In April 2007, it was announced that a musical adaptation of Spider-Man was being prepared for Broadway. Taymor was selected to direct the show and write the book with Glen Berger. The production was to feature music and lyrics by Bono and The Edge. The musical, Spider-Man: Turn Off the Dark, was scheduled to begin previews on November 28, 2010, at the Foxwoods Theatre. The play was delayed for several months due to numerous injuries, and Taymor was fired and replaced by Philip William McKinley. The play officially opened on June 14, 2011, having set the record for the longest preview period in the history of Broadway at 182 performances. The production also set the record for most expensive Broadway production at an estimated $75 million. In November 2011, Taymor sued the show's producers, Michael Cohl and Jeremiah J. Harris, claiming that they were profiting from her creative contributions without compensating her. Taymor and the producers reached a settlement in August 2012.

Taymor was a 2015 inductee into the American Theater Hall of Fame for Lifetime Achievement.

Taymor directed a Broadway revival of David Henry Hwang's M. Butterfly, starring Clive Owen, which opened on October 26, 2017, at the Cort Theatre, with previews beginning on October 7. David Henry Hwang made changes to the original text for the revival, mostly centering on the issue of intersectional identities.
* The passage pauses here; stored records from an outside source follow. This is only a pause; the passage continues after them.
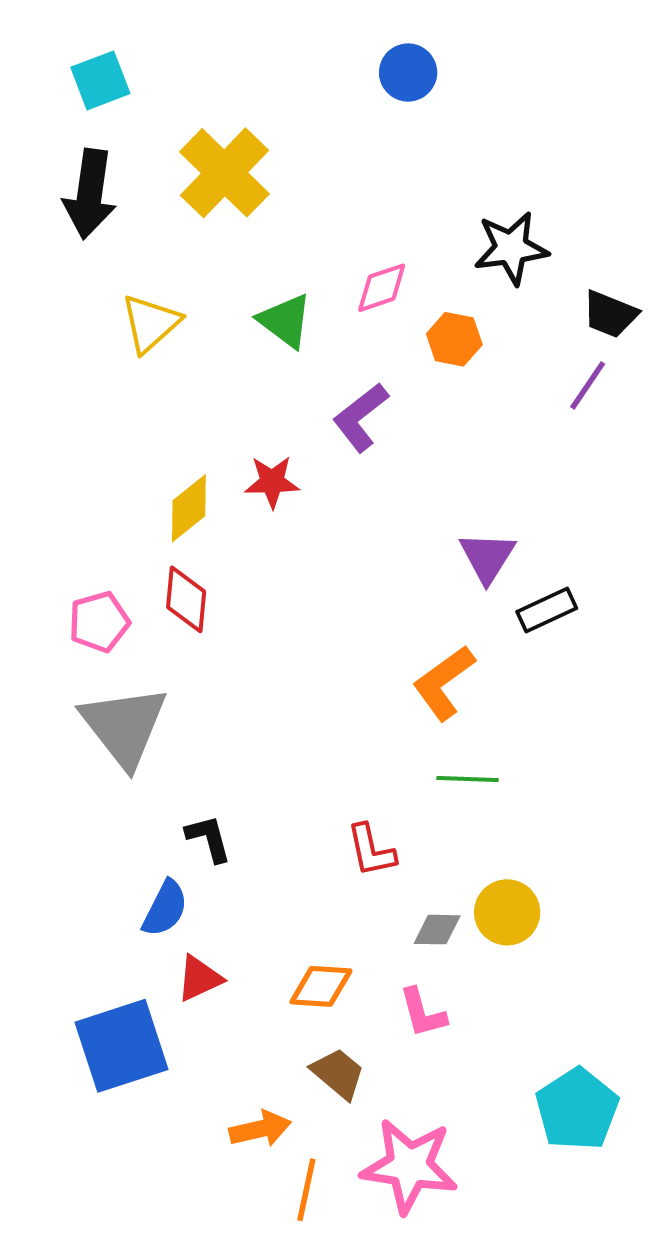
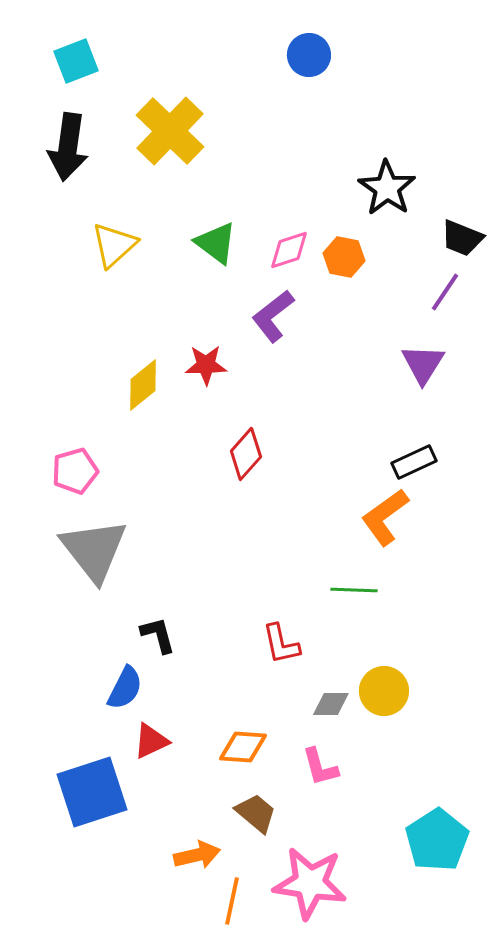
black star: (511, 248) -> (387, 188), turned -30
pink diamond: (382, 288) -> (289, 250), moved
purple triangle: (487, 557) -> (423, 364), moved
red diamond: (186, 599) -> (246, 454), moved, turned 36
orange L-shape: (444, 683) -> (385, 517), moved

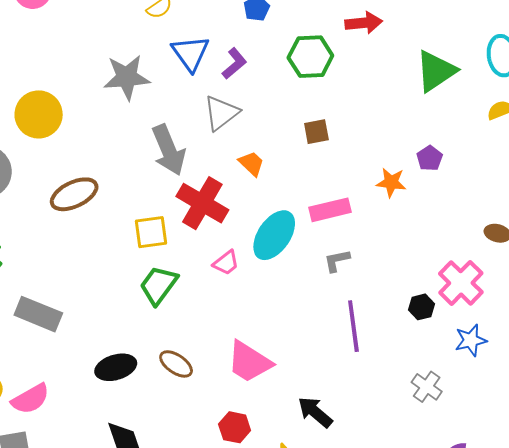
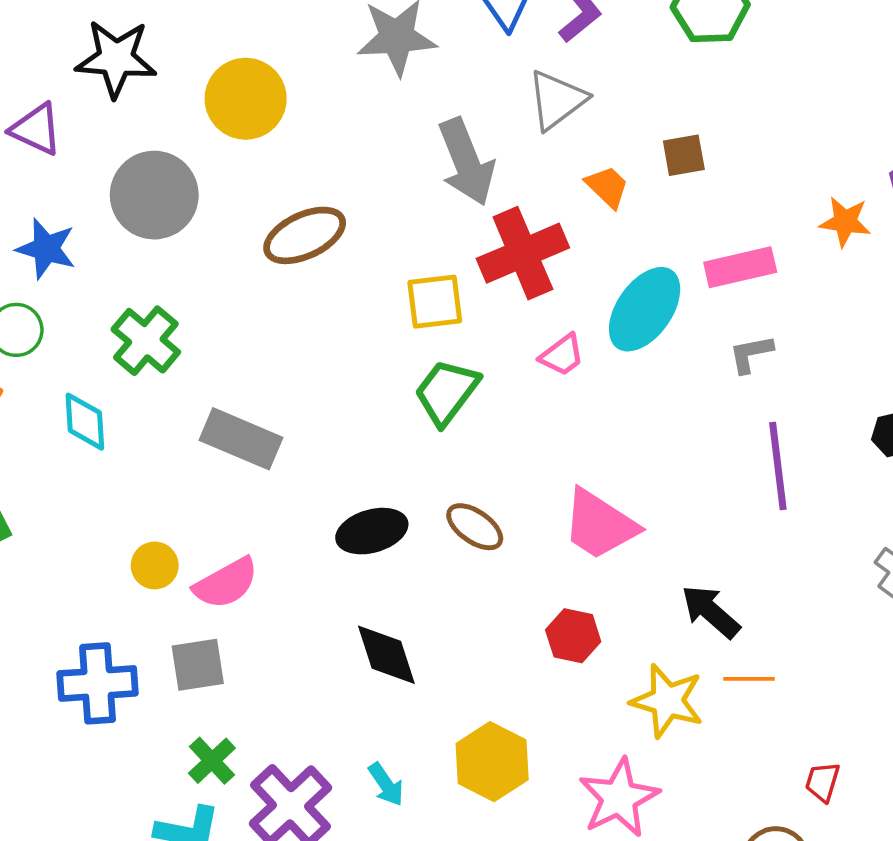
brown square: (316, 132) -> (684, 155), moved
red cross: (202, 203) -> (523, 253), turned 36

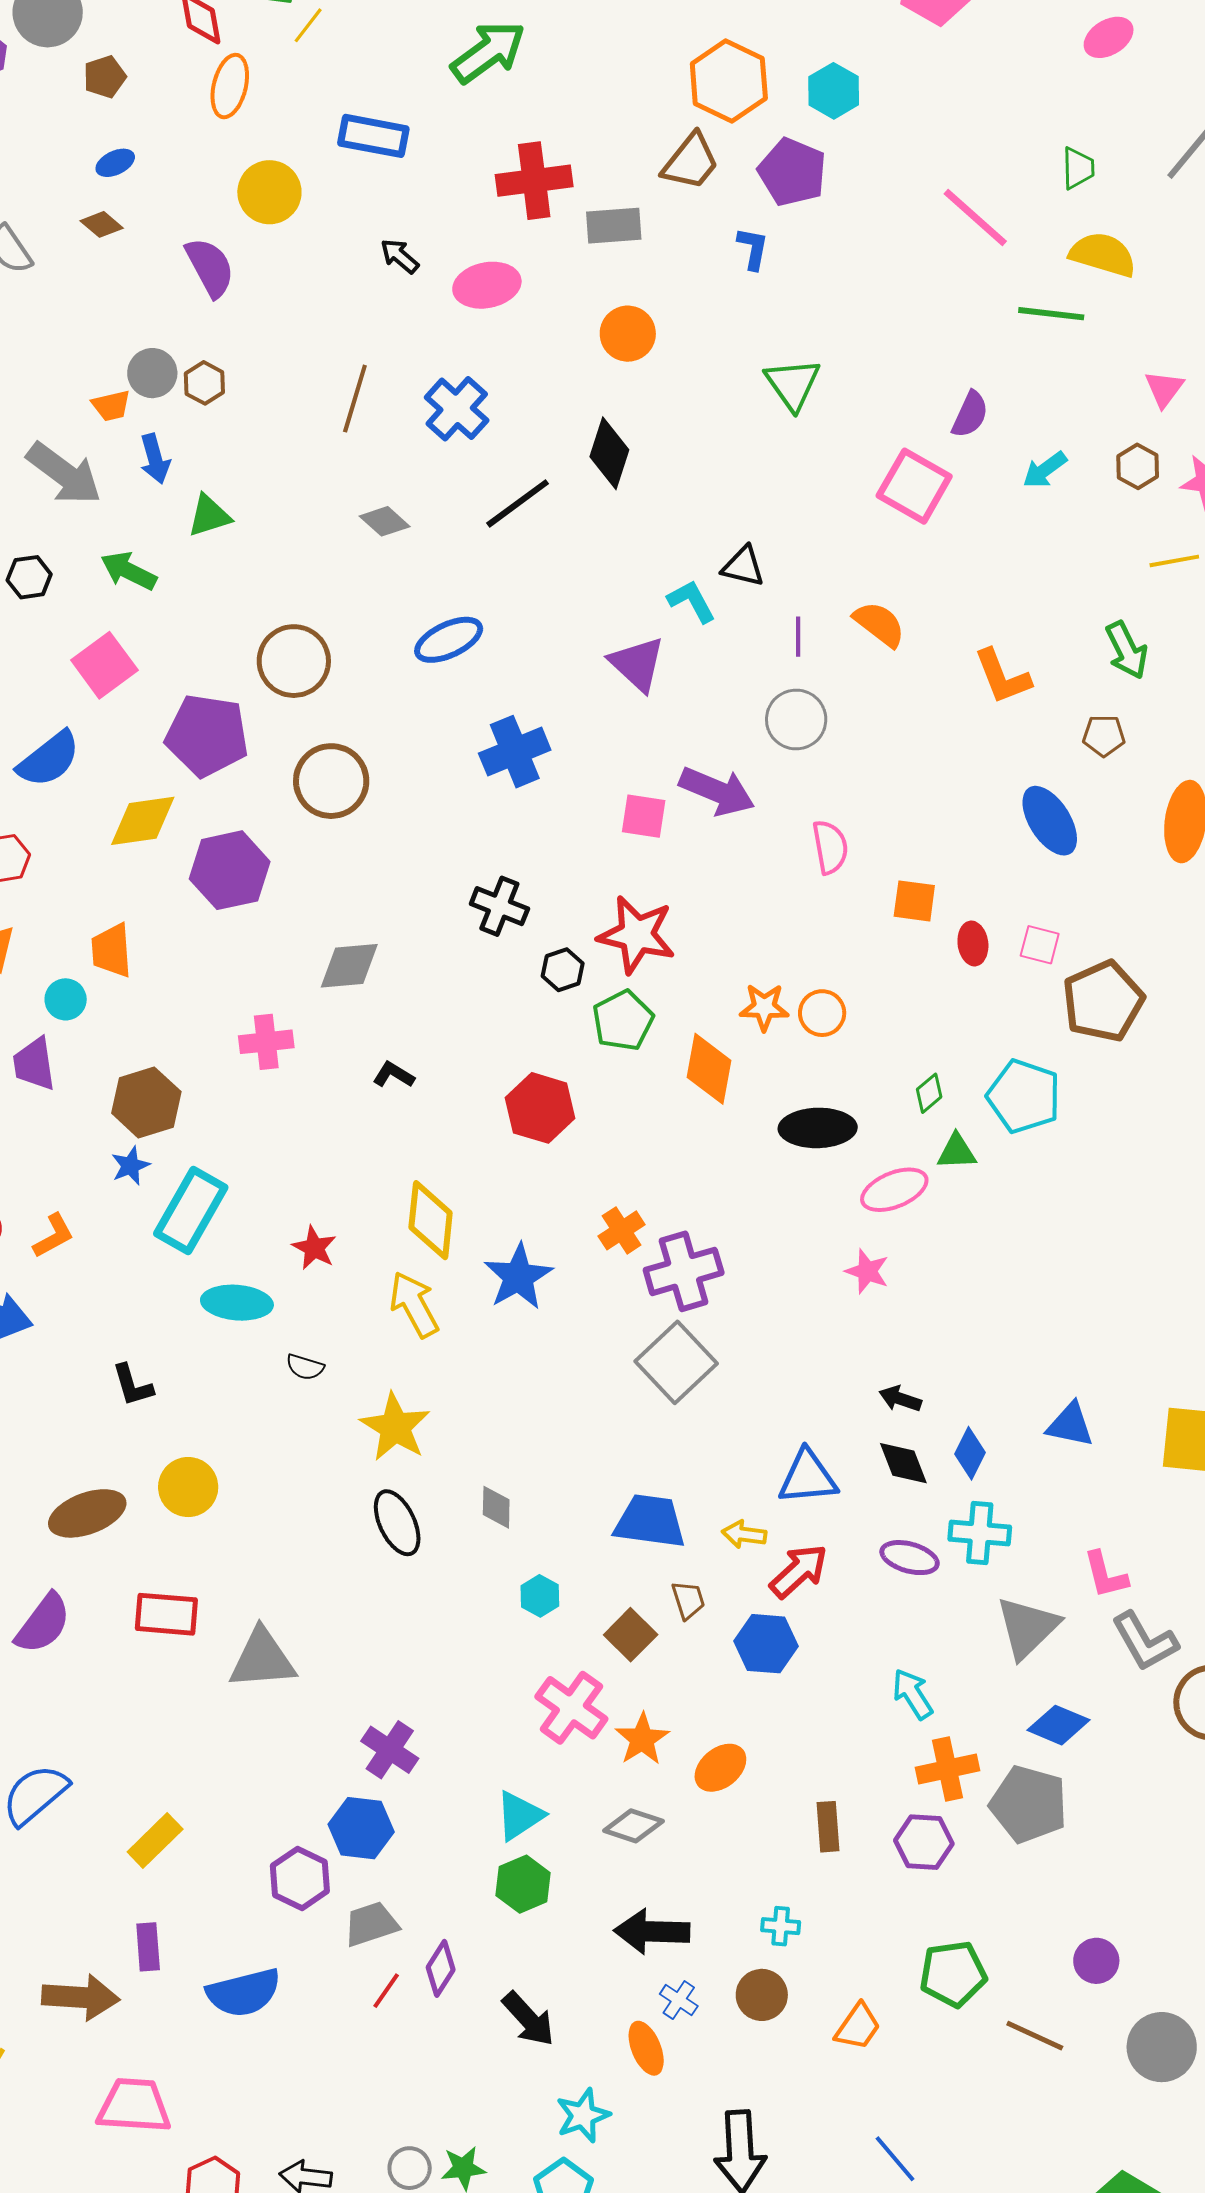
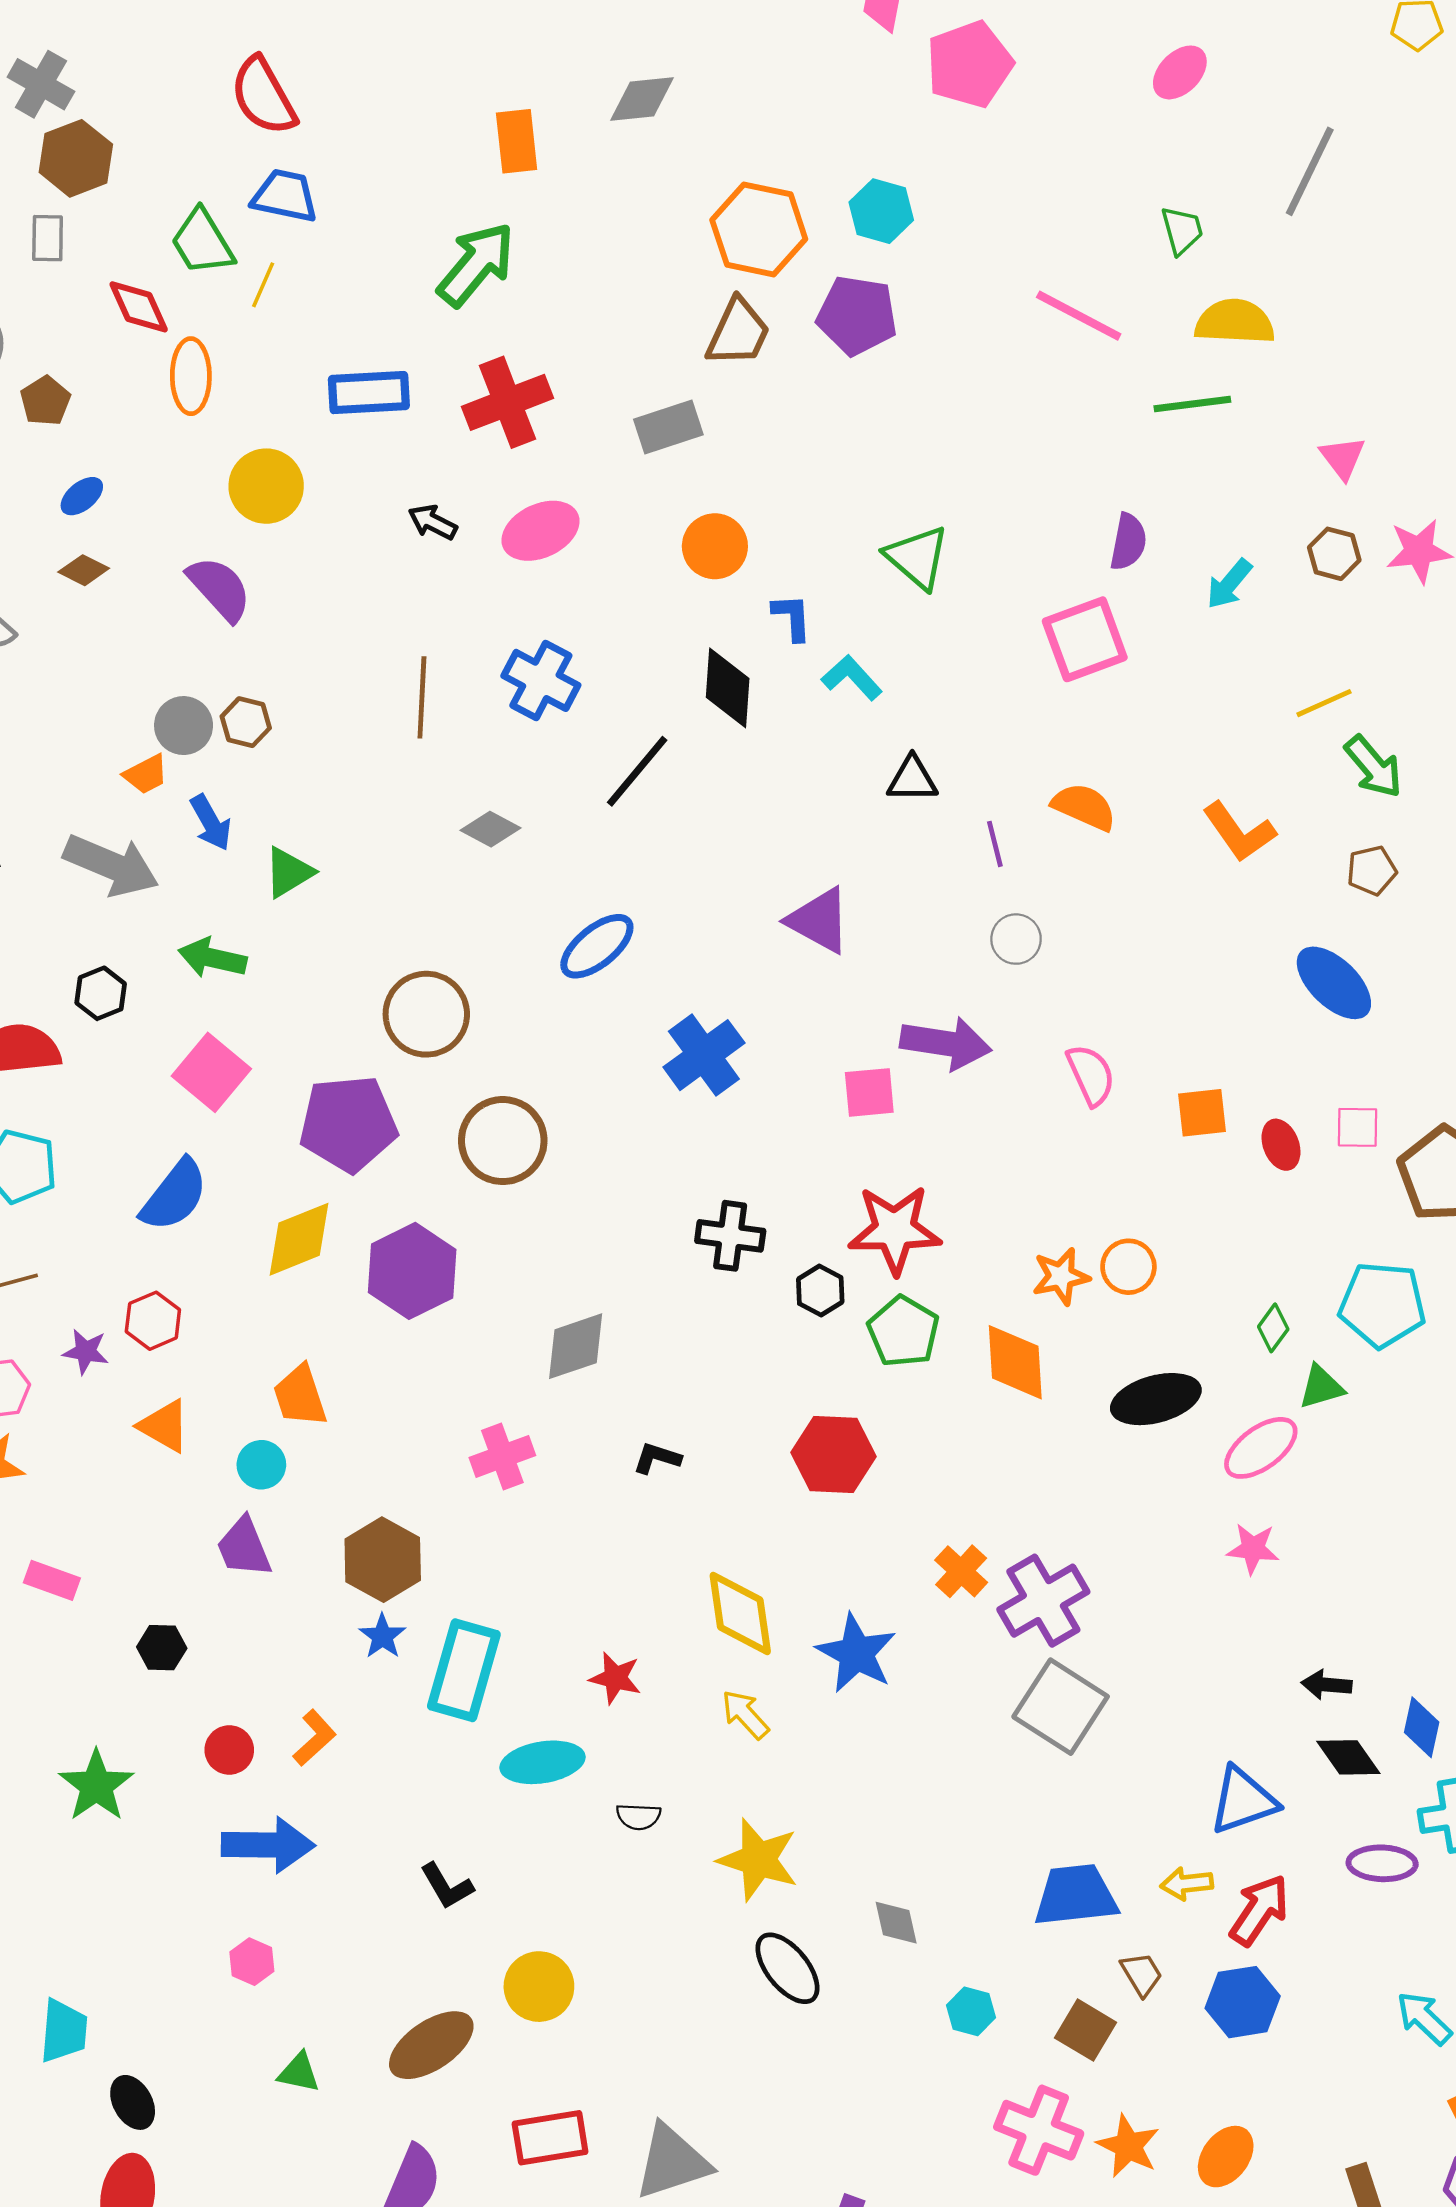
red cross: (534, 181) -> (507, 402), moved
blue L-shape: (753, 248) -> (792, 617), moved
pink square: (914, 486) -> (1085, 639), turned -36
yellow line: (1174, 561) -> (1324, 703), moved
cyan L-shape: (692, 601) -> (852, 678), moved
gray circle: (796, 719) -> (1016, 939), size x0.7
yellow arrow: (414, 1304) -> (745, 1714), size x0.7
===Stage production history===
- Way of Snow (1974–75, 1980) – writer, director, and designer in Java and Bali and The Ark Theater, New York City
- Tirai (1978–79, 1981) – writer, director, and designer in Java and Bali and La MaMa, New York City
- The Haggadah (1980) – sets, costumes, masks, and puppetry produced for the New York Shakespeare Festival/Public Theater, New York City
- Black Elk Lives (1981) – sets, masks, and puppetry produced at Intermedia Theater, New York City
- The King Stag (1984) – costumes, masks, puppetry and choreography produced at ART, Cambridge, Massachusetts
- Liberty's Taken (1985) – director, masks, and puppetry produced at the Castle Hill Festival, Massachusetts
- The Transposed Heads (1984, 1986) – director, masks, and puppetry produced at The Ark Theater, New York City and Lincoln Center
- The Tempest (1986, by Shakespeare, abridged) – director, puppetry. produced for Theatre for a New Audience (TFANA) at Classic Stage Company (New York City)
- The Taming of the Shrew (1988, by Shakespeare) – director, produced by Theatre For a New Audience
- Juan Darién: A Carnival Mass (1988, 1990, 1996) – director, co-bookwriter, co-scenic designer, co-costume designer, mask designer, puppet designer
– Tony Award co-nomination for Best Scenic Design, Tony Award nomination for Best Direction of a Musical
- Oedipus rex (1992, by Igor Stravinsky) – director, puppetry. at Saito Kinen Festival in Matsumoto (taped for TV, released 1993 / released DVD)
- The Magic Flute (1993, by Mozart – director, costume designer, masks and puppetry designer by Taymor and Michael Curry)
- Titus Andronicus (1994, by Shakespeare) – director, produced by Theatre For a New Audience
- The Flying Dutchman (1996, by Richard Wagner) – director
- Salome (1995 premiere at Passionstheater, Oberammergau, Germany) directed and choreographed by Taymor and Andreas Liyepa
- The Lion King (1997) – director, lyricist for the song "Endless Night", costume designer, co-mask designer, co-puppet designer
– Tony Award winner for Best Direction of a Musical, Tony Award co-nomination for Best Original Score, Tony Award winner for Best Costume Design
- The Green Bird (1996, 2000) – director, mask designer, puppet designer produced by Theatre for a New Audience at the New Victory Theater (1996), La Jolla, and on Broadway at the Cort Theatre (2000)
- The Magic Flute (premiered 2005, opera by Mozart) – director, Metropolitan Opera, New York, live broadcast
- The Magic Flute (2006), newly translated and abridged version, Metropolitan Opera, Opera Australia (2012)
- Grendel (2007, opera by Elliot Goldenthal) – librettist, director, co-commissioned and performed at the Los Angeles Opera and the Lincoln Center Festival
- Spider-Man: Turn Off the Dark (2010, musical adaptation of Spider-Man) – director, co-author, mask designer, Broadway at the Foxwoods Theatre
- A Midsummer Night's Dream (2013) – director, Theatre for a New Audience, Polonsky Shakespeare Center
- Grounded (2015) – director, The Public Theater
- M. Butterfly (2017) – director, Broadway at the Cort Theatre

===Film===

Taymor's first film, Fool's Fire, which she co-directed and adapted from Edgar Allan Poe's short story, "Hop-Frog," was produced by American Playhouse. The hour-long film premiered at the Sundance Film Festival and aired on PBS in March 1992. In the film, all characters except the titular character Hop-Frog are either elaborate puppets or masks, not unlike Taymor's stage work. The film won the Best Drama award at the Tokyo International Electronic Cinema Festival.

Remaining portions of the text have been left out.